Although principles that depend ‘less on the nature of things than on language’ are ‘secondary’ in relation to the ‘primitive truths’ of a science, communication of such truths depends on the clarity of the propositions that convey them. D’Alembert proceeds, then, to reflect on what is involved in the definition and use of the elementary terms used in a science. ‘To define, following the force of the word, is to mark the boundaries and limits of a thing; thus to define a word is to determine and circumscribe its sense or meaning in such a way that one is unable to doubt this given sense, nor extend it, nor restrict it, nor attribute to it the sense of any other term’ (CpA 9.16:211). Terms should be defined by ‘examining the simple [i.e. non-decomposable or non-derivable] ideas they contain’, e.g. our ideas of ‘existence’ or ‘sensation.’ The ‘degree of simplicity of the ideas’ at work in a term is determined not by the operations of the mind but by ‘the greater or lesser simplicity of the object’ to which it refers (CpA 9.16:212). Simple ideas are acquired either through simple sensation (e.g. of colour or warmth) or through abstraction, which ‘is in fact nothing more than the operation by which we consider a particular property in an object without attending to which ones connect with what others to constitute the essence of the object’ (CpA 9.16:212). D’Alembert introduces an additional distinction: the terms used in a science are either ‘vulgar’ i.e. familiar, or ‘scientific’ i.e. technical. Any definition of a vulgar term which contains only a single simple idea would be redundant. The work of definition can then proceed according to the criterion of economy: there is no need, in mechanics, to define familiar terms like time and space, since they contain only a single simple idea, but the notion of movement, although equally familiar, requires definition in order to clarify the two simple ideas it contains (‘that of the space traversed, and that of the time required to traverse it’) (CpA 9.16:213). The shorter a definition the clearer it will be, and the use of technical terms in a science should be kept to a minimum, in keeping with the rule that they must easily be defined by ‘other, more vulgar and more simple terms’, none of which require any additional explanation (CpA 9.16:214).

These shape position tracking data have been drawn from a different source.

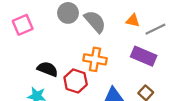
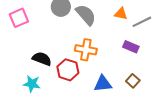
purple rectangle: (144, 56) -> (131, 47), size x0.7

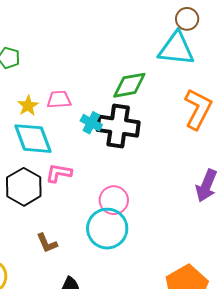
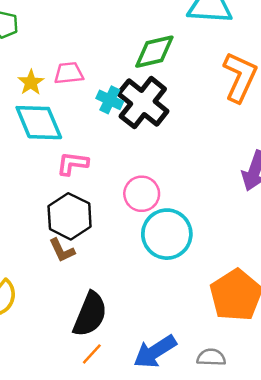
black cross: (118, 126) -> (143, 103), turned 33
black hexagon: (24, 187) -> (70, 216), moved
cyan circle: (107, 229) -> (167, 234), moved

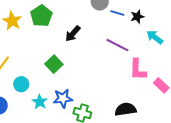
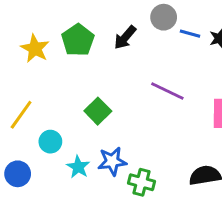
black arrow: (73, 34) -> (125, 38), moved
purple line: (117, 45) -> (167, 91), moved

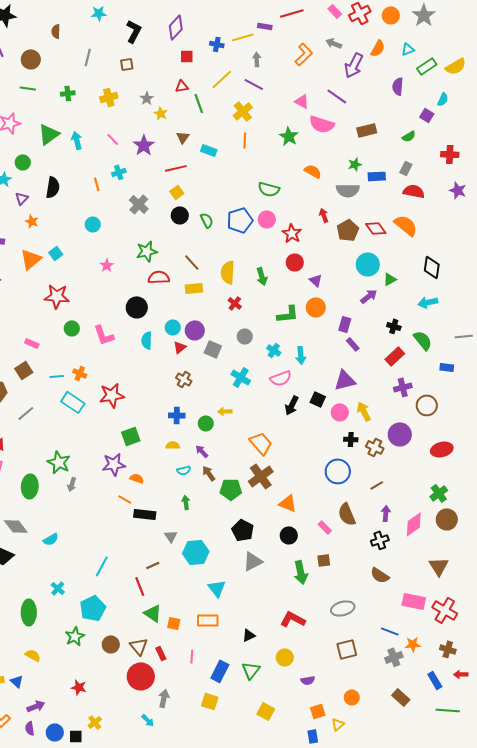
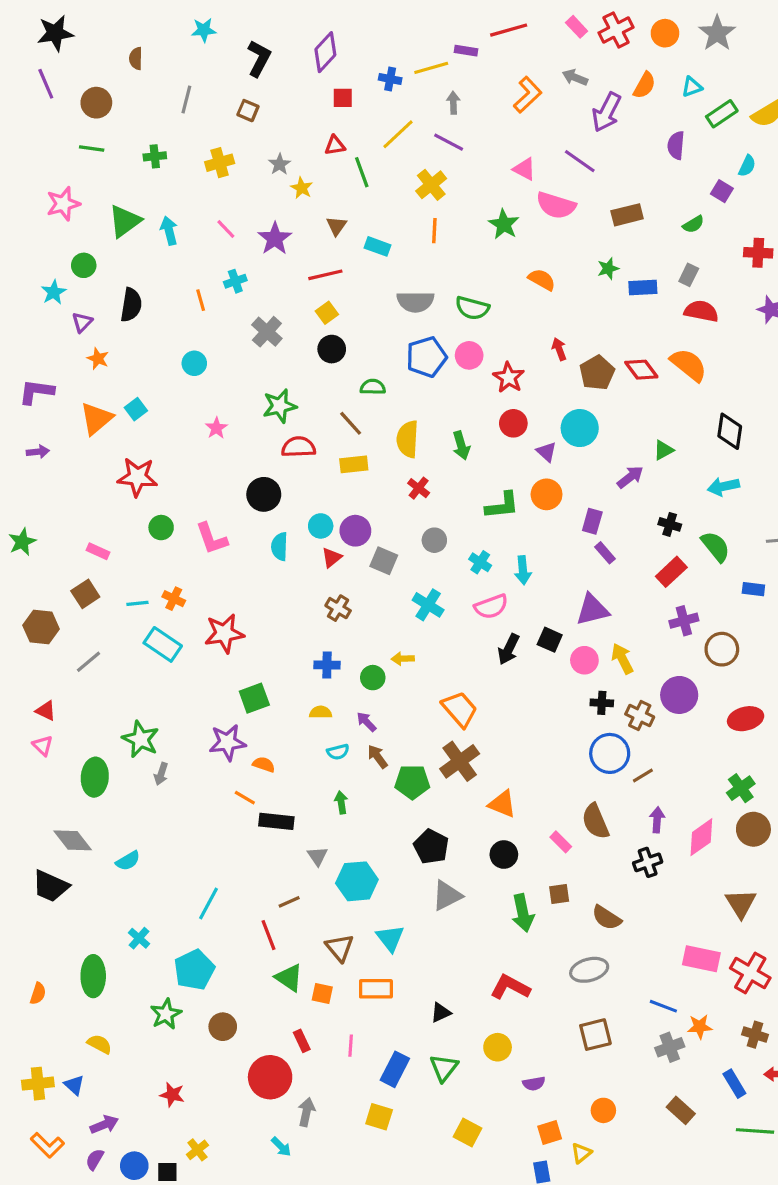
brown square: (127, 64) -> (248, 111), turned 32
gray semicircle: (348, 190) -> (415, 302), moved
green semicircle: (207, 220) -> (373, 387), moved, turned -63
cyan circle: (368, 264) -> (580, 428), moved
blue circle: (338, 471) -> (610, 753), moved
brown semicircle: (380, 575) -> (607, 918), moved
brown triangle: (139, 646) -> (340, 948), moved
purple semicircle: (30, 728) -> (95, 1159), turned 40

In partial anticipation of Kant, d’Alembert derides as ‘pointless’ any attempt to determine whether a definition applies to either word or thing.“
Ignorant as we are of what beings are in themselves, the knowledge of the nature of a thing (at least in regard to us) can only consist in the clear and simplified or de-composed [décomposée] notion, not of the real and absolute principles of this thing, but of those that it appears to us to contain. A definition can only be conceived under this latter point of view: in this case, it will be more than the simple definition of a name, since it will not be limited to explaining the meaning of a word, but it will rather simplify or de-compose its object; and it will also be less than the definition of a thing [in itself], since the true nature of the object, however much we de-compose it, may always remain unknown (CpA 9.16:213).”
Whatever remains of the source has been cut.